Introduction / Context:
This question uses basic probability with divisibility conditions on integers. The tickets are numbered from 1 to 18, and we want the probability that a randomly selected ticket shows a number that is divisible by 2 or divisible by 3. The task is to count such numbers and divide by the total number of tickets.

Given Data / Assumptions:

• Tickets are numbered 1, 2, 3, up to 18.
• One ticket is drawn at random from these 18 tickets.
• Each ticket has equal chance of being selected.
• The favourable numbers are those that are multiples of 2 or multiples of 3.

Concept / Approach:
Use the union principle for counting. Count all multiples of 2, count all multiples of 3, and then subtract the numbers that are multiples of both 2 and 3, because those numbers have been counted twice. Once the count of favourable numbers is known, probability equals favourable count divided by total count, which here is 18.

Step-by-Step Solution:
Total tickets = 18. Multiples of 2 from 1 to 18: 2, 4, 6, 8, 10, 12, 14, 16, 18, which is 9 numbers. Multiples of 3 from 1 to 18: 3, 6, 9, 12, 15, 18, which is 6 numbers. Multiples of both 2 and 3 are multiples of 6: 6, 12, 18, which is 3 numbers. Total favourable numbers = 9 + 6 - 3 = 12. Required probability = 12 / 18. Simplify 12 / 18 by dividing numerator and denominator by 6 to get 2 / 3.

Verification / Alternative check:
We can check by writing all numbers from 1 to 18 and marking those that are multiples of 2 or 3. The marked numbers will be 2, 3, 4, 6, 8, 9, 10, 12, 14, 15, 16 and 18, which is exactly 12 numbers. Since there are 18 numbers in total, the probability is 12 / 18, which simplifies to 2 / 3, confirming the result.

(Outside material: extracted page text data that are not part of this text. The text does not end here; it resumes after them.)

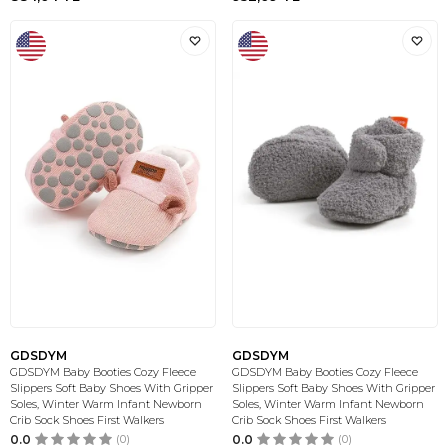
GDSDYM
GDSDYM
GDSDYM Baby Booties Cozy Fleece
GDSDYM Baby Booties Cozy Fleece
Slippers Soft Baby Shoes With Gripper
Slippers Soft Baby Shoes With Gripper
Soles, Winter Warm Infant Newborn
Soles, Winter Warm Infant Newborn
Crib Sock Shoes First Walkers
Crib Sock Shoes First Walkers
0.0
(0)
0.0
(0)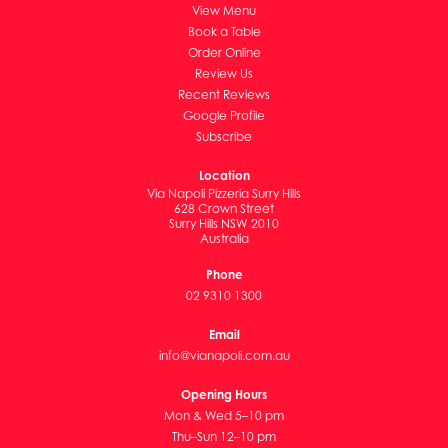
View Menu
Book a Table
Order Online
Review Us
Recent Reviews
Google Profile
Subscribe
Location
Via Napoli Pizzeria Surry Hills
628 Crown Street
Surry Hills NSW 2010
Australia
Phone
02 9310 1300
Email
info@vianapoli.com.au
Opening Hours
Mon & Wed 5–10 pm
Thu–Sun 12–10 pm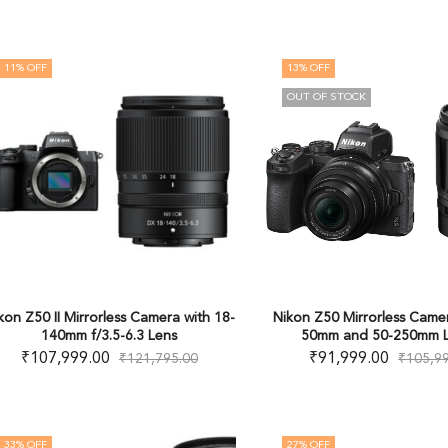
11
% OFF
13
% OFF
OUT OF STOCK
kon Z50 II Mirrorless Camera with 18-
Nikon Z50 Mirrorless Camer
140mm f/3.5-6.3 Lens
50mm and 50-250mm L
₹
107,999.00
₹
91,999.00
₹
121,795.00
₹
105,9
33
% OFF
27
% OFF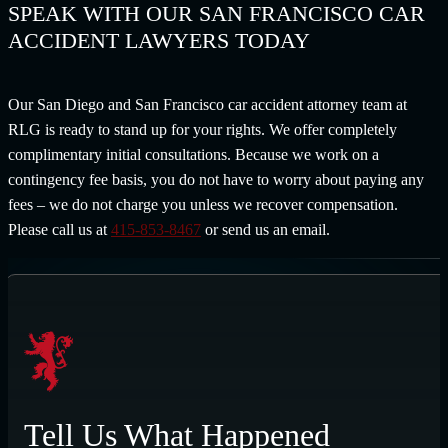
SPEAK WITH OUR SAN FRANCISCO CAR
ACCIDENT LAWYERS TODAY
Our San Diego and San Francisco car accident attorney team at
RLG is ready to stand up for your rights. We offer completely
complimentary initial consultations. Because we work on a
contingency fee basis, you do not have to worry about paying any
fees – we do not charge you unless we recover compensation.
Please call us at
415-853-8467
or send us an email.
Tell Us What Happened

Why Other Options Are Wrong:
1/3 would correspond to only 6 favourable numbers, which is too small. 3/5 equals 10 out of 18, but we found 12 favourable numbers. 5/6 would require 15 favourable numbers, which is more than actually satisfy the condition.

Common Pitfalls:
Learners sometimes forget to subtract the overlap, that is the multiples of 6, and obtain 15 instead of 12 favourable numbers. Others may miss one or two numbers when listing multiples by hand. Using the inclusion exclusion idea and checking the list carefully helps avoid such counting errors.

Final Answer:
The probability that the number on the ticket is a multiple of 2 or 3 is 2/3.